Grand Central Publishing

Copyright © 2011 Kenneth, Maxine
All right reserved.

ISBN: 9780446567411

PROLOGUE

Republic of Balazistan, November 1939

She heard the pop-pop-pop of small-arms fire coming from beyond the palace walls and knew the revolution had begun.

Alert but strangely calm, the girl sat upright in her canopied bed just as the door to her bedroom opened, and Dexter, her personal bodyguard, stood framed in the doorway. His massive form almost completely eclipsed the hallway behind him. “The time has come, your Highness,” he said to his young charge.

“Yes, I know.” The girl slipped out of bed, ducked behind a filigreed screen gilded with silvery moons and stars, and began to put on her traveling clothes. Dexter didn’t need to be told to turn around and give her privacy. He did it routinely as part of a well-rehearsed and often-repeated practice.

She dressed quickly, slipping on woolen leggings, a cable-knit turtleneck sweater, and a sherpa-lined hooded jacket in a blur, not even stopping to run a brush through her thick mass of russet curls, one of her few vanities.

“Where are my parents?” she asked as she finished preparing for her journey.

“They are already on their way to the airport.
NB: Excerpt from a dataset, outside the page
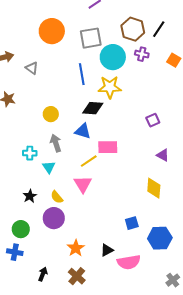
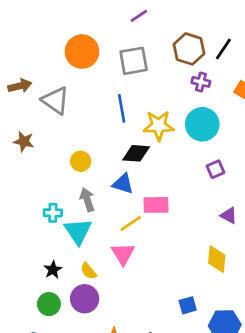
cyan circle: (113, 57) -> (202, 124), moved
gray triangle: (32, 68) -> (56, 100), size x1.6
cyan triangle: (49, 167) -> (78, 231), size x1.6
green circle: (21, 229) -> (49, 304), moved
We will meet them in Paris.”

The princess’s mother was of French origin so the royal family would be granted sanctuary there. The girl took one last look around her room, fixing it in her memory and summoning all the warm emotions this beloved sanctuary encompassed. Then she composed herself and turned to Dexter.

“I’m ready,” she said. Dexter took note of the moisture glistening in the little princess’s eyes and remarked to himself on what a brave soul she was at such a tender age.

Dexter led her down the grand staircase and out through the hammered-brass main doors of the palace into the biting cold of the early-morning air. An old Bugatti touring car, its top up for concealment of its royal passenger and protection against incoming fire, waited in front of the entrance. Its motor was running, and a khaki-uniformed soldier—not the usual royal chauffeur—sat behind the wheel. Dexter opened the car door and ushered the princess into the backseat. She was just about to sit down when she suddenly bolted out of the touring car and headed back up the steps to the main doors.

“Where are you going?” Dexter wanted to know.

“I forgot something,” the princess called back to him.

“There is no time, your Highness.”

“I’ll be right back.” The haughty tone the princess had learned from her mother was very effective, he had to admit.

Dexter watched with a feverish sensation churning in the pit of his stomach as the princess disappeared back into the palace. The Palace of Shadows, it was called. And with good reason. Even now, with the morning sun glimmering behind the foothills of the Trans-Asian mountain chain, he had a difficult time seeing across the shadows still blanketing the courtyard. Beyond the gate, the military revolution was just now getting under way, and he could hear the stutter of machine-gun fire as a counterpoint to the percussive pop of small arms. It wouldn’t be long before the violence would erupt in full fury, dragging them into a maelstrom from which any escape would be impossible.

He stared at his watch, each second that ticked by sending a fresh twinge of anxiety rippling through him. A distant rumble that grew into a loud drone drew his eyes skyward, and he watched in alarm as the low-hanging gray clouds parted to reveal the nose of a plane. A wing emerged next, and the noise steadily mounted to a low roar as the plane drew nearer to the palace.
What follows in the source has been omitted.